■ EXERCISE DIRECTIONS
Copy the following data exactly and drop the pictures.

Extracted page text data
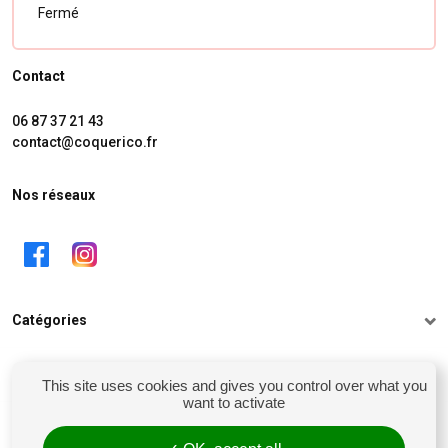
Fermé
Contact
06 87 37 21 43
contact@coquerico.fr
Nos réseaux
Catégories
Informations
This site uses cookies and gives you control over what you
want to activate
Mon compte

■ SOLUTION TO THIS PROBLEM
Fermé
Contact
06 87 37 21 43
contact@coquerico.fr
Nos réseaux
Catégories
Informations
This site uses cookies and gives you control over what you
want to activate
Mon compte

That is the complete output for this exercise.